I have been wanting to rediscover Sherlock Holmes recently, I don't know why. I haven't read a Sherlock Holmes story since 2009, I think. And I suddenly got in the mood to read some. I might borrow a book or two at the library (yes, I know they are online, but I don't want to read it online). Sherlock Holmes is, after all, the grandfather of all modern detectives, whether they are private or from the police force. That said, I think my interest is not so much about Holmes as it is about his nemesis, Professor Moriarty, the "Napoleon of crime". I know he was never really conceived as his nemesis by Sir Arthur Conan Doyle, who simply invented him in The Adventure of the Final Problem to find a worthy adversary to kill his cumbersome creation. He is then mentioned in other short stories, and I believe I read them all, but I did not read yet The Valley of Fear, in which he plays a role in the plot. This is going to be my next Sherlock Holmes story, I think.

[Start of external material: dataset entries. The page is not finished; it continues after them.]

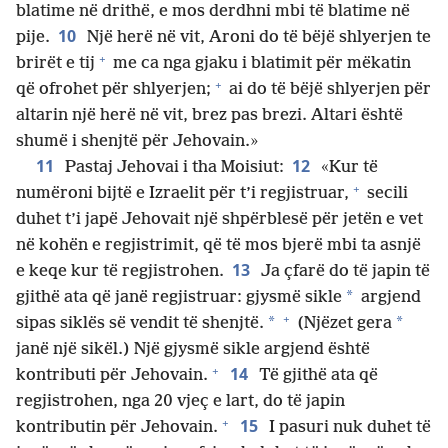
blatime në drithë, e mos derdhni mbi të blatime në
10
pije.
Një herë në vit, Aroni do të bëjë shlyerjen te
+
brirët e tij
me ca nga gjaku i blatimit për mëkatin
+
që ofrohet për shlyerjen;
ai do të bëjë shlyerjen për
altarin një herë në vit, brez pas brezi. Altari është
shumë i shenjtë për Jehovain.»
11
12
Pastaj Jehovai i tha Moisiut:
«Kur të
+
numëroni bijtë e Izraelit për t’i regjistruar,
secili
duhet t’i japë Jehovait një shpërblesë për jetën e vet
në kohën e regjistrimit, që të mos bjerë mbi ta asnjë
13
e keqe kur të regjistrohen.
Ja çfarë do të japin të
*
gjithë ata që janë regjistruar: gjysmë sikle
argjend
+
*
*
sipas siklës së vendit të shenjtë.
(Njëzet gera
janë një sikël.) Një gjysmë sikle argjend është
+
14
kontributi për Jehovain.
Të gjithë ata që
regjistrohen, nga 20 vjeç e lart, do të japin
+
15
kontributin për Jehovain.
I pasuri nuk duhet të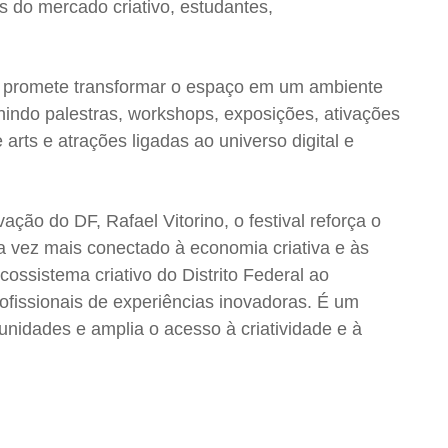
s do mercado criativo, estudantes,
o promete transformar o espaço em um ambiente
nindo palestras, workshops, exposições, ativações
 arts e atrações ligadas ao universo digital e
ação do DF, Rafael Vitorino, o festival reforça o
 vez mais conectado à economia criativa e às
cossistema criativo do Distrito Federal ao
ofissionais de experiências inovadoras. É um
nidades e amplia o acesso à criatividade e à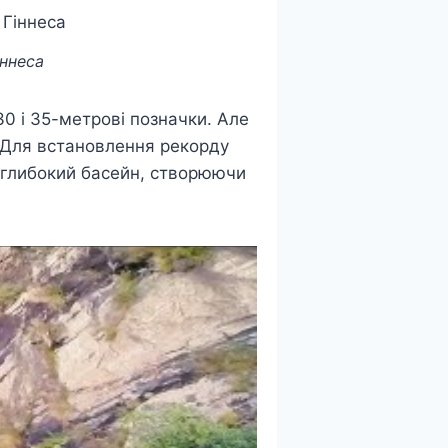
іннеса
0 і 35-метрові позначки. Але
. Для встановлення рекорду
 глибокий басейн, створюючи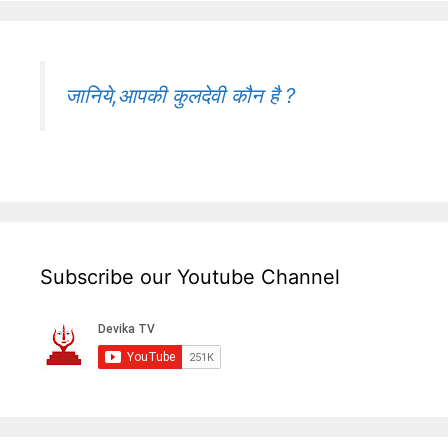
जानिये,आपकी कुलदेवी कौन है ?
Subscribe our Youtube Channel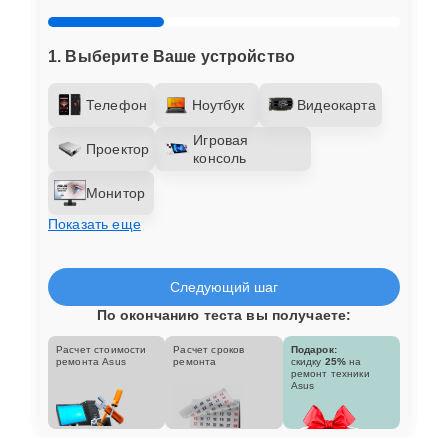
1. Выберите Ваше устройство
Телефон
Ноутбук
Видеокарта
Игровая
Проектор
консоль
Монитор
Показать еще
Следующий шаг
По окончанию теста вы получаете:
Расчет стоимости
Расчет сроков
Подарок:
ремонта Asus
ремонта
скидку
25%
на
ремонт техники
Asus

Why am I so interested by this villain, who is relatively unimportant in Holmes' canon and whose background is inconsistent? Not because of its posthumous fame, when he became, outside the canon, Holmes' archenemy. But because I believe that Doyle created the grandfather of all modern villains, maybe more than Holmes was ever the grandfather of modern heroes. Moriarty was a gang leader whose rarely, if ever, gets his hands dirty, an evil genius, he was also a bit of a mad scientist before his time (as he was a mathematician). His bastard sons are numerous. Among them: Ernst Stavro Blofeld, Alain Charnier and the Greeks in The Wire. While heroes in crime fiction have become ordinary men, often intelligent but not to the point of turning into the almost inhuman thinking machine Holmes often was, there are still, even in modern fiction, evil men of exceptional nature like Moriarty. Yes, there are plenty of thugs, low-mind brutes, but even in modern crime fiction, even in realistic shows like The Wire, the exceptional criminal shows up. Crime fiction is a genre where there are still many Napoleons of crime.

1 comment:

Anonymous said...

I never thought of Moriarty in this way, but you're right, I really enjoy the BBC series of Sherlock Holmes, although I know not all do, but I have read the books over and over, so I suppose you could say I am a fan!!